The Israeli military said its forces exhumed bodies that Palestinians had buried earlier as part of its search for the remains of hostages captured by Hamas during its October 7 attack
that triggered the war. The military said bodies were examined in a respectful manner and those not belonging to Israeli hostages were returned to their place. It says it killed or detained hundreds of militants
who had taken shelter inside the two hospital complexes, claims that could not be independently verified.
The Palestinian civil defence in the Gaza Strip said yesterday that it had uncovered 283 bodies from a temporary burial ground inside the main hospital in Khan Younis that was built when Israeli forces were besieging the facility last month. At the time, people were not able to bury the dead in a cemetery and dug graves in the hospital yard, the group said. The civil defence said some of the bodies were of people killed during the hospital siege. Others were killed when Israeli forces raided the hospital.
Palestinian health officials say the hospital raids have destroyed Gaza’s health sector as it tries to cope with the mounting toll from over six months of war.

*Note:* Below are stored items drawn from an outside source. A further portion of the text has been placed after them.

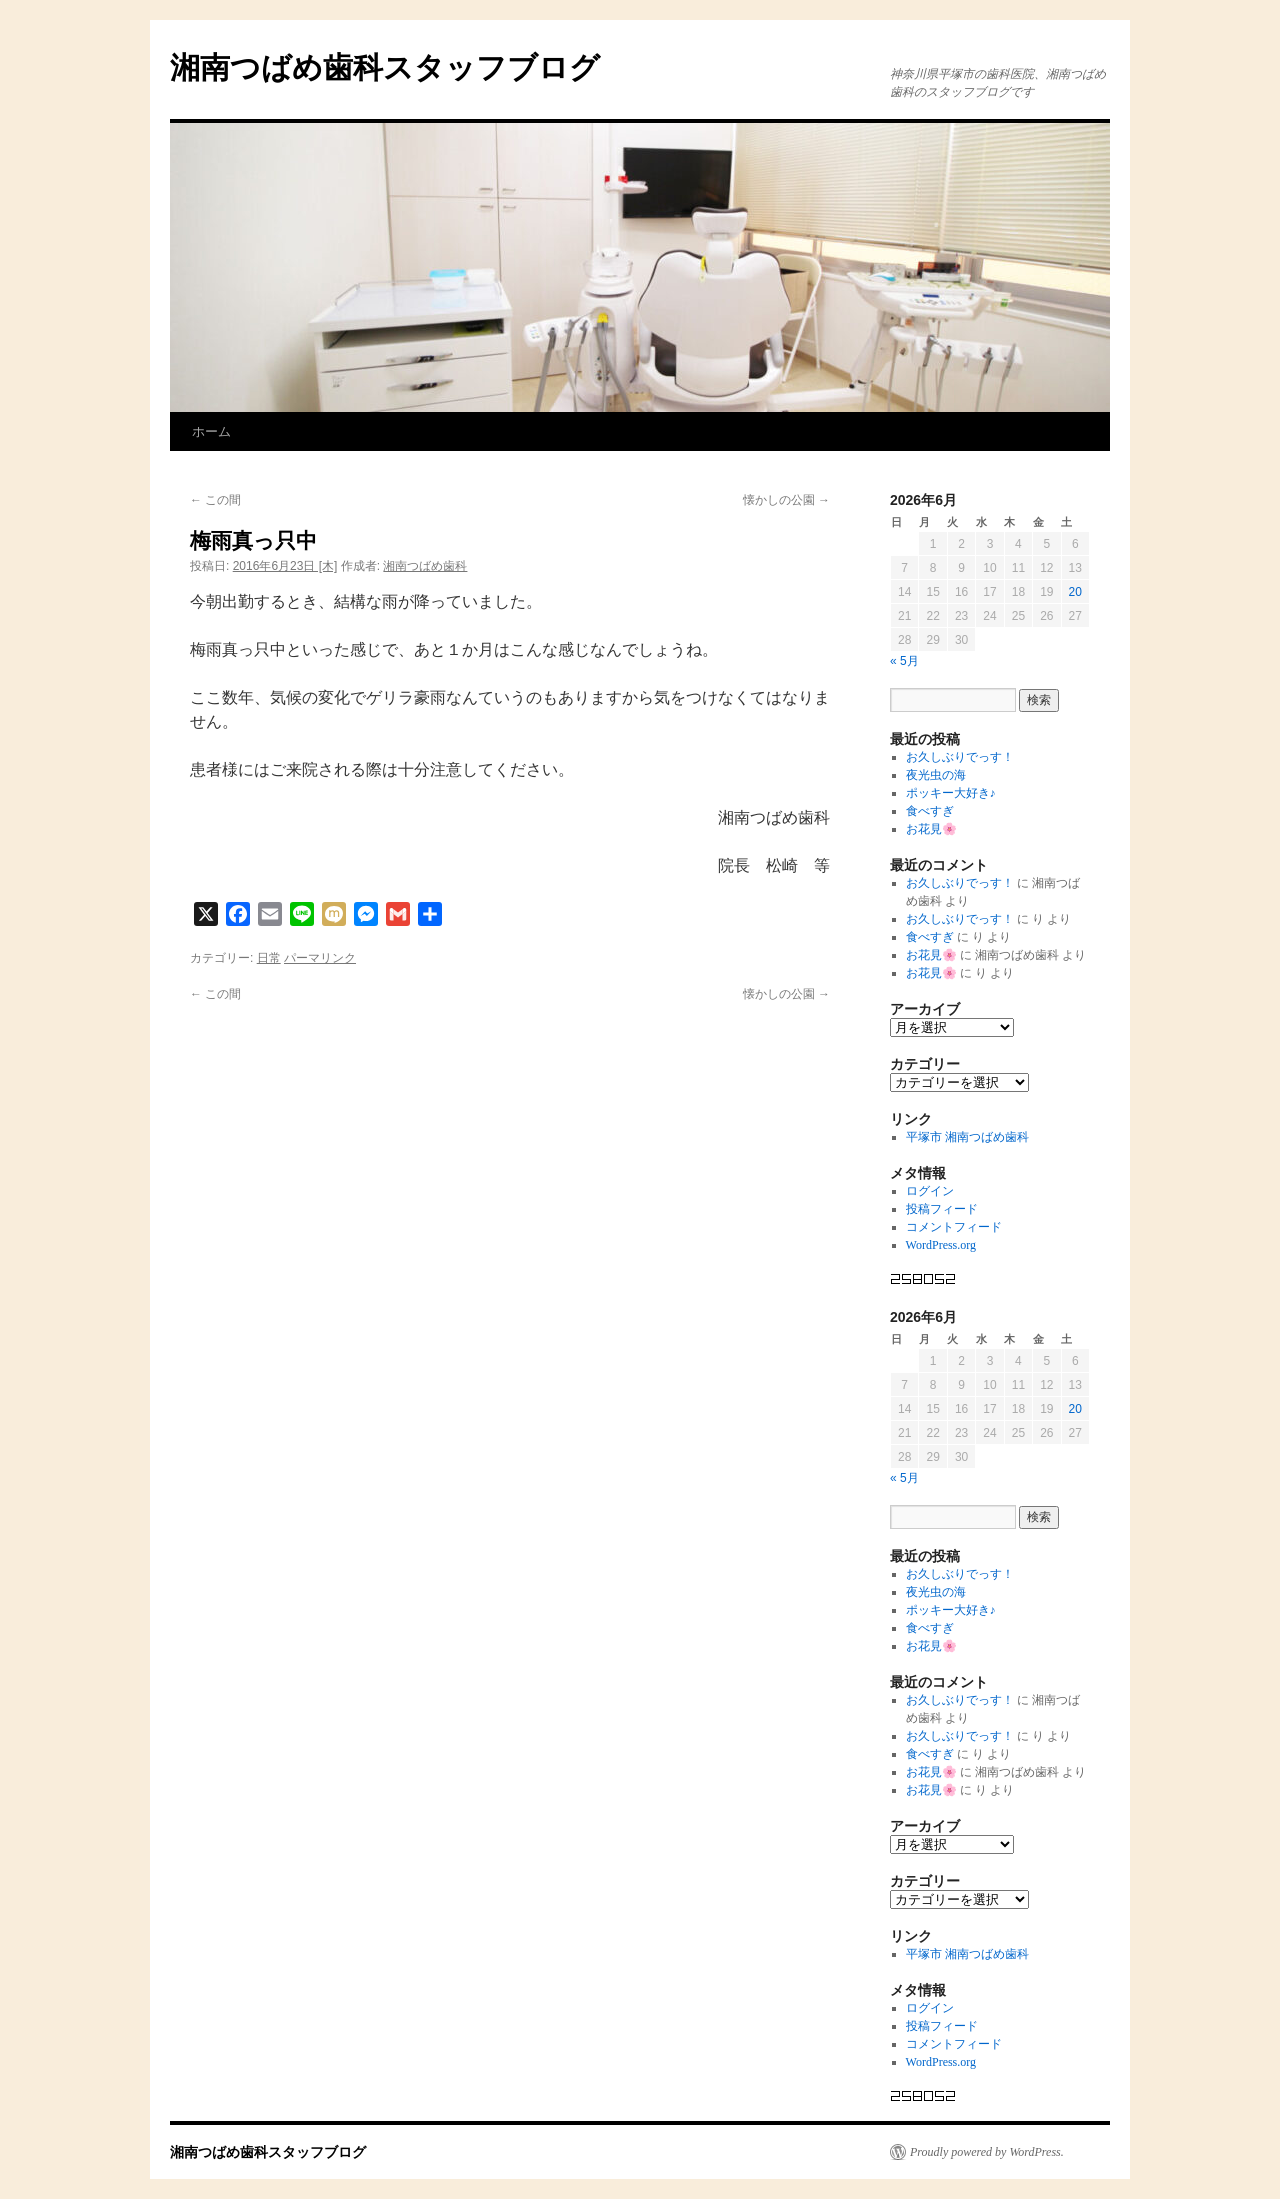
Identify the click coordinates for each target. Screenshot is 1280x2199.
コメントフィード (954, 1227)
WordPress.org (941, 1245)
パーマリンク (320, 958)
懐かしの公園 (786, 500)
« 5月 (904, 661)
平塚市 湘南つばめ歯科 (967, 1137)
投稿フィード (942, 1209)
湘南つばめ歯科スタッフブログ (385, 67)
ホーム (211, 431)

The issue of who could or should conduct an investigation remains in question.
For the UN to conduct an investigation, one of its major bodies would have to authorise it, Dujarric said. “I think it’s not for anyone to prejudge the results or who would do it.”
The chief prosecutor of the International Criminal Court, Karim Khan, said after visiting Israel and the West Bank in December that a probe by the court into possible crimes by Hamas militants and Israeli forces “is a priority for my office”.
The discovery of the graves “is another reason why we need a ceasefire, why we need to see an end to this conflict, why we need to see greater access for humanitarians, for humanitarian goods, greater protection for hospitals” and for the release of Israeli hostages, Dujarric said.